In January, a Union Park District Council committee reviewed plans for the hotel and parking ramp proposed for the current site of McDonald's on University Avenue.

In December, the St. Paul Housing and Redevelopment Authority approved up to $17 million in tax-increment financing for the first phase of the United Village redevelopment.

Development dominos yet to fall

On Saturday, some Loons fans lamented the lack of activities around the stadium for before and after games.

"We're early people. We would definitely be here if there was more to do," said Kari Gehrke of Burnsville, on her way to the game.

At Black Hart, one of the few bars in walking distance of Allianz Field, regulars include soccer fans, members of the LGBTQ community and neighbors. Burdine said he's heard, and shared, frustrations over the slow pace of development at United Village and its ramifications for the neighborhood.

"While I absolutely wish that it was moving faster, we also had the pandemic, and now interest rates are double what they were," Burdine said. "I have a little bit more patience."

He said developers seem to have what he says is a false impression that the neighborhood is crime-filled and economically depressed. It's not, Burdine said. Since the former Town House Bar became Black Hart in 2018, revenue has doubled. "I'm maybe one of the biggest testaments showing that all you have to do is do a little bit," he said.

Still, any vista of the neighborhood includes empty buildings, including the shell of a CVS at the corner of University and Snelling, and the former T.J. Maxx and Herberger's stores down the street, among others.

"I look at [United Village], and at least there's a plan to develop that," he said. "I look at the rest of the neighborhood, and I see all these other property owners and people just sitting on land and letting it get full of trash."

Down the street, Kathy Stransky has owned the Midway Used and Rare Books, on the corner of University and Snelling avenues, with her husband, Tom, since 1980.

The store is steps away from the Snelling Avenue light-rail station, a magnet for loiterers and people with addiction. Panhandlers often stand dangerously close to cars at the busy nearby intersection.

Years ago, the bookstore was open from 10 a.m. until 10 p.m. As book-browsing habits changed, closing time moved earlier — for a long time, 7 p.m. In recent years, that moved up to 5 p.m. After a store volunteer was assaulted by a shoplifter, Stransky recently decided to lock the doors even when the store is open. She thinks the city and developers of United Village need to step up.

"We actually do need help if we're going to keep staying here," she said. "We're not feeling safe here anymore."

Hope on the horizon?

Help may be on the way. Last session, the Minnesota Legislature approved grants of up to $50,000 and loans of up to $1 million for businesses, nonprofits and developers in areas affected by racial discrimination, unrest, lack of access to capital and other factors.

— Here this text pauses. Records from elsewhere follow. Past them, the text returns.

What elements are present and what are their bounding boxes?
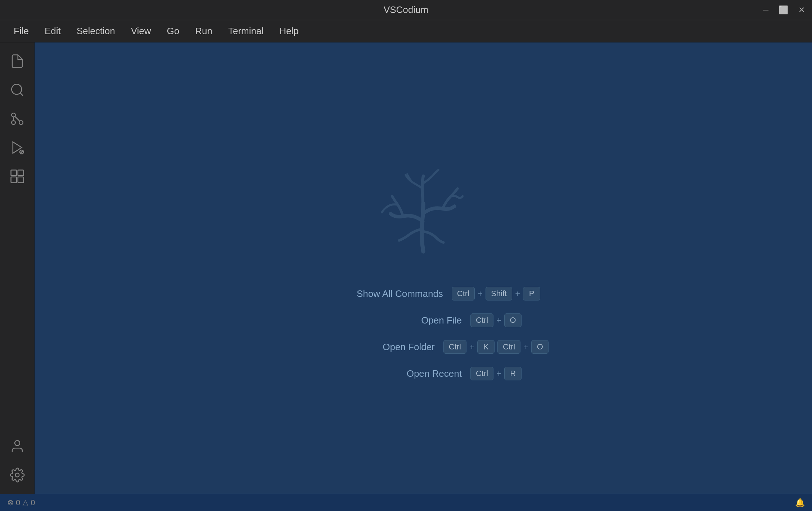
kbd-ctrl-3: Ctrl (443, 340, 466, 354)
kbd-sep-2: + (515, 289, 520, 299)
notification-icon[interactable]: 🔔 (795, 498, 805, 507)
open-file-label: Open File (325, 315, 462, 326)
open-recent-kbd: Ctrl + R (470, 367, 522, 380)
menu-help[interactable]: Help (273, 23, 305, 40)
svg-point-0 (12, 84, 22, 94)
activity-bar-top (4, 48, 30, 433)
status-errors[interactable]: ⊗ 0 △ 0 (7, 498, 35, 507)
kbd-ctrl-2: Ctrl (470, 313, 493, 327)
menu-run[interactable]: Run (189, 23, 219, 40)
svg-point-12 (15, 440, 20, 446)
account-icon (10, 439, 25, 454)
kbd-sep-6: + (496, 368, 501, 379)
open-recent-label: Open Recent (325, 368, 462, 379)
window-controls: ─ ⬜ ✕ (763, 6, 805, 14)
svg-rect-10 (11, 177, 17, 183)
sidebar-item-account[interactable] (4, 433, 30, 459)
run-debug-icon (10, 140, 25, 155)
menu-view[interactable]: View (125, 23, 158, 40)
vscodium-logo (373, 156, 474, 257)
app-title: VSCodium (384, 4, 428, 15)
action-open-recent[interactable]: Open Recent Ctrl + R (325, 367, 522, 380)
kbd-p-1: P (523, 287, 540, 300)
welcome-actions: Show All Commands Ctrl + Shift + P Open … (298, 287, 549, 380)
menu-selection[interactable]: Selection (70, 23, 122, 40)
title-bar: VSCodium ─ ⬜ ✕ (0, 0, 812, 20)
show-commands-kbd: Ctrl + Shift + P (452, 287, 540, 300)
status-bar-right: 🔔 (795, 498, 805, 507)
menu-go[interactable]: Go (161, 23, 186, 40)
show-commands-label: Show All Commands (306, 288, 443, 299)
sidebar-item-run-debug[interactable] (4, 135, 30, 160)
svg-rect-8 (11, 170, 17, 176)
open-folder-kbd: Ctrl + K Ctrl + O (443, 340, 549, 354)
kbd-ctrl-1: Ctrl (452, 287, 475, 300)
minimize-button[interactable]: ─ (763, 6, 768, 14)
sidebar-item-explorer[interactable] (4, 48, 30, 74)
warning-count: 0 (31, 498, 35, 507)
logo-container (373, 156, 474, 258)
maximize-button[interactable]: ⬜ (779, 6, 788, 14)
kbd-sep-1: + (478, 289, 483, 299)
menu-bar: File Edit Selection View Go Run Terminal… (0, 20, 812, 42)
kbd-o-1: O (504, 313, 522, 327)
error-icon: ⊗ (7, 498, 14, 507)
activity-bar (0, 42, 35, 494)
open-folder-label: Open Folder (298, 342, 435, 353)
kbd-sep-5: + (523, 342, 528, 352)
svg-marker-5 (13, 142, 22, 153)
kbd-o-2: O (531, 340, 549, 354)
action-open-file[interactable]: Open File Ctrl + O (325, 313, 522, 327)
extensions-icon (10, 169, 25, 184)
sidebar-item-search[interactable] (4, 77, 30, 103)
kbd-ctrl-5: Ctrl (470, 367, 493, 380)
explorer-icon (10, 54, 25, 69)
main-layout: Show All Commands Ctrl + Shift + P Open … (0, 42, 812, 494)
kbd-k-1: K (477, 340, 495, 354)
action-open-folder[interactable]: Open Folder Ctrl + K Ctrl + O (298, 340, 549, 354)
sidebar-item-source-control[interactable] (4, 106, 30, 132)
sidebar-item-extensions[interactable] (4, 163, 30, 189)
editor-area: Show All Commands Ctrl + Shift + P Open … (35, 42, 812, 494)
kbd-ctrl-4: Ctrl (497, 340, 520, 354)
error-count: 0 (16, 498, 20, 507)
svg-point-3 (12, 113, 15, 117)
menu-edit[interactable]: Edit (38, 23, 67, 40)
status-bar: ⊗ 0 △ 0 🔔 (0, 494, 812, 511)
warning-icon: △ (22, 498, 28, 507)
menu-file[interactable]: File (7, 23, 35, 40)
source-control-icon (10, 111, 25, 126)
action-show-commands[interactable]: Show All Commands Ctrl + Shift + P (306, 287, 540, 300)
kbd-sep-4: + (469, 342, 474, 352)
kbd-r-1: R (504, 367, 522, 380)
close-button[interactable]: ✕ (798, 6, 805, 14)
sidebar-item-settings[interactable] (4, 462, 30, 488)
menu-terminal[interactable]: Terminal (222, 23, 270, 40)
kbd-sep-3: + (496, 315, 501, 325)
svg-rect-9 (18, 170, 23, 176)
settings-icon (10, 467, 25, 483)
status-bar-left: ⊗ 0 △ 0 (7, 498, 35, 507)
svg-point-4 (12, 121, 15, 125)
svg-line-7 (20, 151, 23, 153)
kbd-shift-1: Shift (486, 287, 512, 300)
svg-point-2 (19, 121, 23, 125)
svg-line-1 (20, 93, 23, 96)
search-icon (10, 82, 25, 98)
open-file-kbd: Ctrl + O (470, 313, 522, 327)
svg-rect-11 (18, 177, 23, 183)
svg-point-13 (15, 473, 19, 477)
activity-bar-bottom (4, 433, 30, 494)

Justin Lewandowski, the organizing director for the Hamline-Midway Coalition said most of the Midway neighborhood is eligible for the program. Lewandowski said that in canvassing local businesses to spread the word, some owners were "floored" at the prospect of getting this kind of help.

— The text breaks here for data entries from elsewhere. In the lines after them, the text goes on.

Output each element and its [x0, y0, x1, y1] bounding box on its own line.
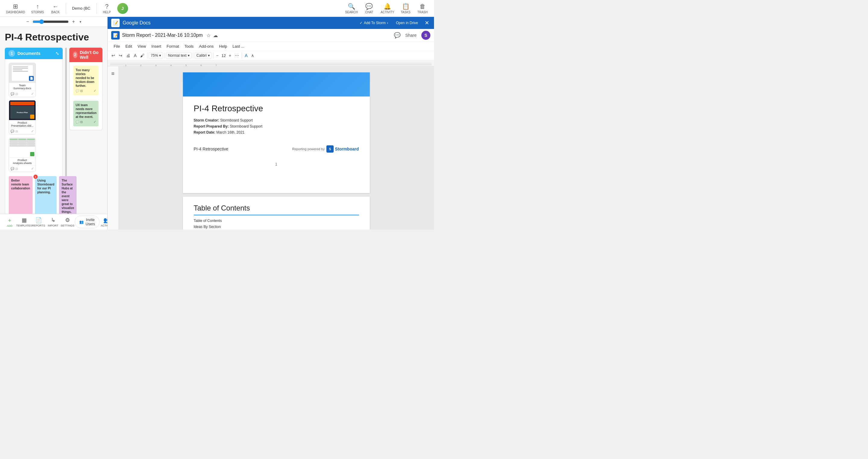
gdocs-font-decrease-button[interactable]: −: [215, 52, 220, 59]
bottom-import-button[interactable]: ↳ IMPORT: [46, 216, 60, 228]
zoom-out-button[interactable]: −: [25, 19, 31, 25]
zoom-in-button[interactable]: +: [70, 19, 76, 25]
comment-icon[interactable]: 💬: [394, 32, 401, 38]
doc-card-actions-team-summary: 💬 ⊟ ✓: [9, 90, 36, 97]
doc-card-product-analysis[interactable]: Product Analysis.sheets 💬 ⊟ ✓: [9, 138, 36, 172]
right-panel: 📝 Google Docs ✓ Add To Storm › Open in D…: [107, 17, 434, 229]
stickies-row-2: Better remote team collaboration 💬 ⊟ ✓ 1…: [9, 176, 59, 214]
nav-activity[interactable]: 🔔 ACTIVITY: [378, 1, 397, 15]
gdocs-add-to-storm-button[interactable]: ✓ Add To Storm ›: [357, 20, 390, 26]
nav-dashboard[interactable]: ⊞ DASHBOARD: [4, 1, 27, 15]
sticky-surface-hubs[interactable]: The Surface Hubs at the event were great…: [59, 176, 76, 214]
nav-storms[interactable]: ↑ STORMS: [29, 2, 46, 15]
nav-search[interactable]: 🔍 SEARCH: [343, 1, 360, 15]
zoom-slider[interactable]: [33, 19, 69, 24]
bottom-reports-button[interactable]: 📄 REPORTS: [31, 216, 46, 228]
svg-text:3: 3: [155, 64, 157, 67]
star-icon[interactable]: ☆: [207, 33, 211, 38]
gdocs-font-select[interactable]: Calibri ▾: [194, 53, 212, 58]
gdocs-preparedby-value: Stormboard Support: [230, 124, 262, 128]
gdocs-menubar: File Edit View Insert Format Tools Add-o…: [107, 42, 434, 51]
doc-card-team-summary[interactable]: 📄 Team Summary.docs 💬 ⊟ ✓: [9, 63, 36, 97]
doc-comment-icon[interactable]: 💬: [10, 92, 14, 95]
sticky-too-many-stories[interactable]: Too many stories needed to be broken dow…: [73, 66, 98, 95]
gdocs-collapse-button[interactable]: ∧: [250, 52, 255, 59]
trash-icon: 🗑: [420, 3, 426, 10]
gdocs-zoom-select[interactable]: 75% ▾: [149, 53, 163, 58]
gdocs-font-increase-button[interactable]: +: [227, 52, 233, 59]
sticky-ux-team[interactable]: UX team needs more representation at the…: [73, 101, 98, 126]
invite-users-button[interactable]: 👥 Invite Users: [75, 216, 99, 228]
ux-attach-icon[interactable]: ⊟: [80, 120, 83, 124]
import-icon: ↳: [51, 217, 56, 224]
doc-check-icon[interactable]: ✓: [31, 92, 34, 96]
nav-tasks[interactable]: 📋 TASKS: [398, 1, 413, 15]
gdocs-menu-file[interactable]: File: [111, 43, 122, 50]
stormboard-logo-text: Stormboard: [335, 147, 359, 151]
nav-chat[interactable]: 💬 CHAT: [361, 1, 377, 15]
zoom-dropdown[interactable]: ▾: [79, 19, 83, 24]
gdocs-spellcheck-button[interactable]: A: [132, 52, 138, 59]
sticky-stormboard-pi[interactable]: 1 Using Stormboard for our PI planning. …: [35, 176, 57, 214]
bottom-add-button[interactable]: ＋ ADD: [2, 215, 17, 229]
gdocs-menu-view[interactable]: View: [135, 43, 148, 50]
sheet-cell: [10, 143, 18, 144]
gdocs-user-avatar[interactable]: S: [421, 31, 430, 40]
sheet-row-3: [10, 143, 35, 144]
sticky-better-remote[interactable]: Better remote team collaboration 💬 ⊟ ✓: [9, 176, 33, 214]
gdocs-style-select[interactable]: Normal text ▾: [166, 53, 191, 58]
gdocs-menu-last[interactable]: Last ...: [230, 43, 247, 50]
outline-icon[interactable]: ≡: [110, 69, 116, 79]
gdocs-close-button[interactable]: ✕: [424, 19, 430, 27]
analysis-comment-icon[interactable]: 💬: [10, 167, 14, 170]
zoom-bar: − + ▾: [0, 17, 107, 27]
nav-help[interactable]: ? HELP: [99, 2, 115, 15]
gdocs-paintformat-button[interactable]: 🖌: [138, 52, 146, 59]
gdocs-open-in-drive-button[interactable]: Open in Drive: [394, 20, 421, 26]
cloud-icon[interactable]: ☁: [213, 33, 218, 38]
gdocs-menu-addons[interactable]: Add-ons: [196, 43, 216, 50]
presentation-attach-icon[interactable]: ⊟: [16, 130, 18, 133]
section-didnt-go-well-header: 2 Didn't Go Well: [69, 48, 102, 62]
gdocs-share-button[interactable]: Share: [403, 32, 419, 39]
bottom-settings-button[interactable]: ⚙ SETTINGS: [60, 216, 75, 228]
gdocs-menu-edit[interactable]: Edit: [123, 43, 134, 50]
doc-card-thumb-team-summary: 📄: [9, 63, 36, 83]
gdocs-creator-line: Storm Creator: Stormboard Support: [194, 118, 359, 122]
sheet-cell: [27, 138, 35, 140]
bottom-actions-button[interactable]: 👥 ACTIONS: [99, 216, 107, 228]
nav-trash[interactable]: 🗑 TRASH: [415, 2, 430, 15]
gdocs-doc-area[interactable]: PI-4 Retrospective Storm Creator: Stormb…: [119, 66, 434, 229]
gdocs-redo-button[interactable]: ↪: [117, 52, 124, 59]
too-many-comment-icon[interactable]: 💬: [76, 89, 79, 93]
ux-comment-icon[interactable]: 💬: [76, 120, 79, 124]
presentation-comment-icon[interactable]: 💬: [10, 130, 14, 133]
gdocs-text-color-button[interactable]: A: [243, 52, 249, 59]
gdocs-menu-format[interactable]: Format: [164, 43, 181, 50]
gdocs-powered-by: Reporting powered by S Stormboard: [292, 145, 359, 152]
nav-back[interactable]: ← BACK: [48, 2, 63, 15]
bottom-templates-button[interactable]: ▦ TEMPLATES: [17, 216, 31, 228]
sheet-row-1: [10, 138, 35, 140]
gdocs-menu-insert[interactable]: Insert: [149, 43, 164, 50]
gdocs-doc-title[interactable]: Storm Report - 2021-Mar-16 10:10pm: [122, 33, 203, 38]
section-documents-expand-icon[interactable]: ⤡: [56, 51, 59, 56]
gdocs-undo-button[interactable]: ↩: [110, 52, 117, 59]
doc-card-product-presentation[interactable]: Product Plan Product Presentation.slid..…: [9, 100, 36, 135]
user-avatar[interactable]: J: [117, 3, 128, 14]
doc-attach-icon[interactable]: ⊟: [16, 92, 18, 95]
toolbar-divider-4: [213, 53, 213, 58]
too-many-attach-icon[interactable]: ⊟: [80, 89, 83, 93]
presentation-check-icon[interactable]: ✓: [31, 129, 34, 133]
gdocs-menu-help[interactable]: Help: [217, 43, 230, 50]
gdocs-print-button[interactable]: 🖨: [124, 52, 132, 59]
analysis-check-icon[interactable]: ✓: [31, 167, 34, 171]
gdocs-menu-tools[interactable]: Tools: [182, 43, 196, 50]
gdocs-more-button[interactable]: ⋯: [233, 52, 241, 59]
ux-check-icon[interactable]: ✓: [93, 120, 96, 124]
too-many-check-icon[interactable]: ✓: [93, 89, 96, 93]
analysis-attach-icon[interactable]: ⊟: [16, 167, 18, 170]
gdocs-logo: 📝: [111, 19, 120, 27]
svg-text:4: 4: [170, 64, 172, 67]
main-area: − + ▾ PI-4 Retrospective 1 Documents ⤡: [0, 17, 434, 229]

Both the Hamline-Midway and Union Park coalitions are in the process of moving to Spruce Tree Center, the green tile-clad building across the street from the future United Village, Lewandowski said. The Hamline-Midway Coalition has applied to adopt the light-rail platform just outside its new office building, to help keep it clean and more monitored.

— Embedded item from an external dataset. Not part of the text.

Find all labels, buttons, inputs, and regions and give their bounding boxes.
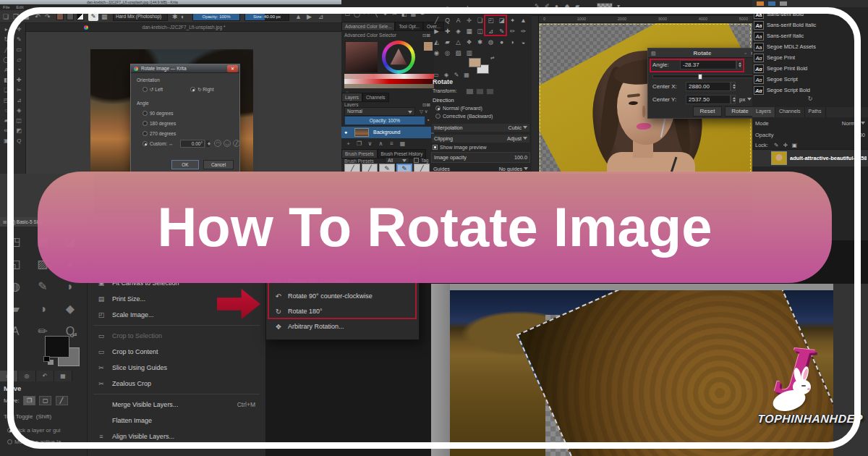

Lewandowski said the councils are also renewing efforts to relay information between residents, businesses and United Village representatives. They are hosting a community meeting with updates on the development at the stadium on March 14.

Anika Bowie, a newly elected councilmember whose ward includes the United Village area, said she thinks McGuire's plans are a good start. But she said she has shared with McGuire that any new development needs to happen in cooperation with existing businesses, many of which are owned by African and Asian immigrants.

Bowie called on McGuire to think about offering space in new development to local restaurants or finding other partnership opportunities for businesses on University Avenue. "This is our economic corridor."